While buy to let mortgage costs for landlords have eased to their lowest levels in nearly three years, landlords remain under pressure from tighter rules, rising repossessions and the prospect of new tax measures in the Autumn Budget, one financial platform warns.
According to Moneyfactscompare.co.uk, the average two-year fixed BTL rate now stands at 4.88%, down from 6.64% last year, while the typical five-year option has dropped to 5.21%.
At the same time, the number of available products has surged to 4,597, the highest since records began in 2011.
There are still more five-year fixed deals than two-year fixed deals with loan-to-value tiers showing record volumes of deals at 80% and 75% LTVs, both for two- and five-year fixed options.
Landlords wanting BTL remortgages
The platform’s finance expert, Rachel Springall, said: “Landlords looking to refinance or entering the market may be encouraged to see that buy to let rates have dipped to their lowest levels since September 2022, both for either a two- or five-year fixed term.
“Those landlords who locked into a fixed rate deal in 2023 and are due to refinance will find the average two-year fixed rate has fallen from 6.64% to 4.88%, and the rate has edged slightly lower than 5% since the start of June 2025 (4.98%).”
She added: “However, uncertainties on the path of interest rates, and the changes to mortgage interest tax relief embedded by April 2020, meant some landlords would have grabbed a five-year fixed deal for peace of mind.

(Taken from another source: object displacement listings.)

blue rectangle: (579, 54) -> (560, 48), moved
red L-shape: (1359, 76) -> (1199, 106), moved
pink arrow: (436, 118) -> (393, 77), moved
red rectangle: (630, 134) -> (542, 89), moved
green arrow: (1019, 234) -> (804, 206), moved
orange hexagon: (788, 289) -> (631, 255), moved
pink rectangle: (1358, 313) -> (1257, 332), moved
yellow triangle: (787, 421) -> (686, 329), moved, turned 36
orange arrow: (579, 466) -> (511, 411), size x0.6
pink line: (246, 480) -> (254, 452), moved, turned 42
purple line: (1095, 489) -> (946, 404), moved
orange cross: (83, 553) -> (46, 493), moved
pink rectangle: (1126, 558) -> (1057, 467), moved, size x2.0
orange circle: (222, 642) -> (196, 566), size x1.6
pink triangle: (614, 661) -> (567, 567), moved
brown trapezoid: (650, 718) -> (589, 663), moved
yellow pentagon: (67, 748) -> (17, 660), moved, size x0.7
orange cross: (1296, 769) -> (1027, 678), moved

“In September 2020, the average five-year fixed rate was 3.20%, but today the difference in rate is around 2% more, at 5.21%.”

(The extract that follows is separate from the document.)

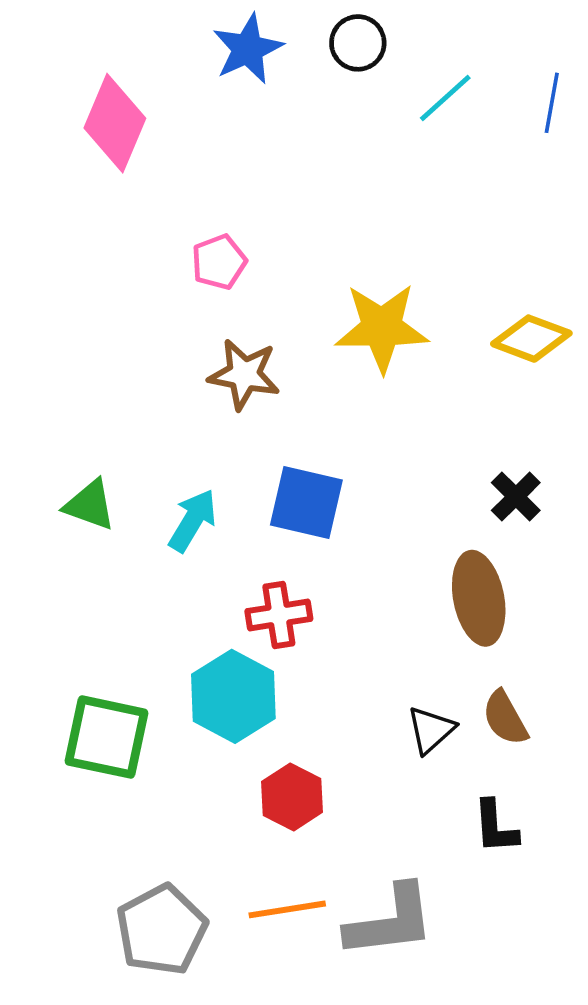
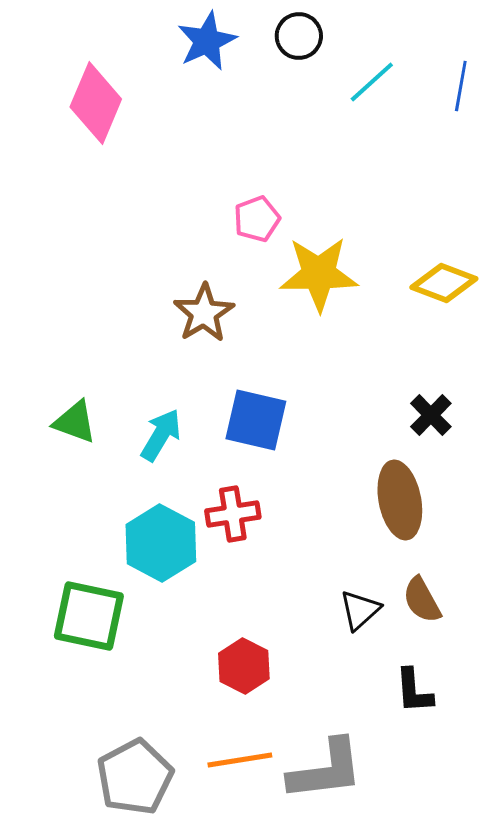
pink pentagon: (219, 262) -> (257, 219), moved
brown star: (244, 374) -> (204, 313), turned 30
cyan hexagon: (233, 696) -> (161, 543), moved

Landlords are under pressure
Ms Springall warns that tax reforms, including speculation over National Insurance Contributions being applied to rental income, could make limited company structures increasingly attractive.
She said: “The mounting pressure on landlords is stark, as recent figures from UK Finance revealed buy to let mortgage repossessions are up by 11% year-on-year.

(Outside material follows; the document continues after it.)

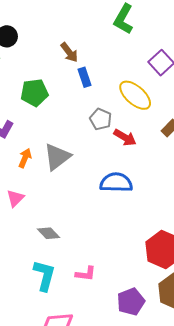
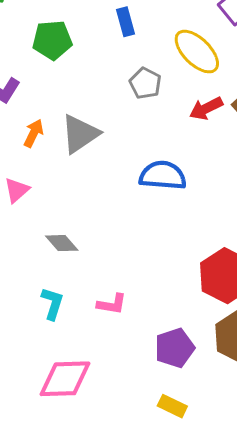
red arrow: (125, 137) -> (206, 108), moved, turned 120
cyan L-shape: (44, 275) -> (52, 303), size x0.7

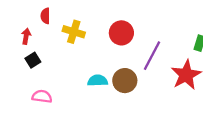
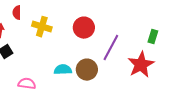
pink semicircle: (42, 96) -> (27, 84), moved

“Not only this, but there are growing reasons for landlords to seriously consider leaving the market, or to reduce their portfolio.
“A record 26% of landlords sold at least one property in 2024 while just 8% of landlords bought, according to a survey from the National Residential Landlords Association.”
Also, the Renters’ Rights Bill which could become this month could add further challenges with the abolition of Section 21 ‘no-fault’ evictions and tightening property standards.
Landlords leaving the PRS
Megan Eighteen, the president of ARLA Propertymark, said: “Landlords leaving the market is a continuous trend and is pushing up rents for tenants due to a growing supply and demand imbalance.
“Ultimately, it’s positive to see there is a glimmer of hope for those landlords looking to take out a buy to let mortgage as they become the most affordable they’ve been in years.”
She adds: “However, successive governments have placed pressure on many other areas of a landlords finances for decades, and with the news of yet another blow for investors due in the upcoming Budget, the future of the private rented sector is concerning.”
Ms Eighteen went on to say that rental supply shortages are the biggest issue and: “We need to value every part of our housing ecosystem as the fundamental issue to tackle is the lack of homes for the nation.
“Many people rely on their rental home and if we’re not careful in ensuring a healthy and sustainable mix of homes of all tenures, many could find it increasingly difficult and unaffordable when looking to move.”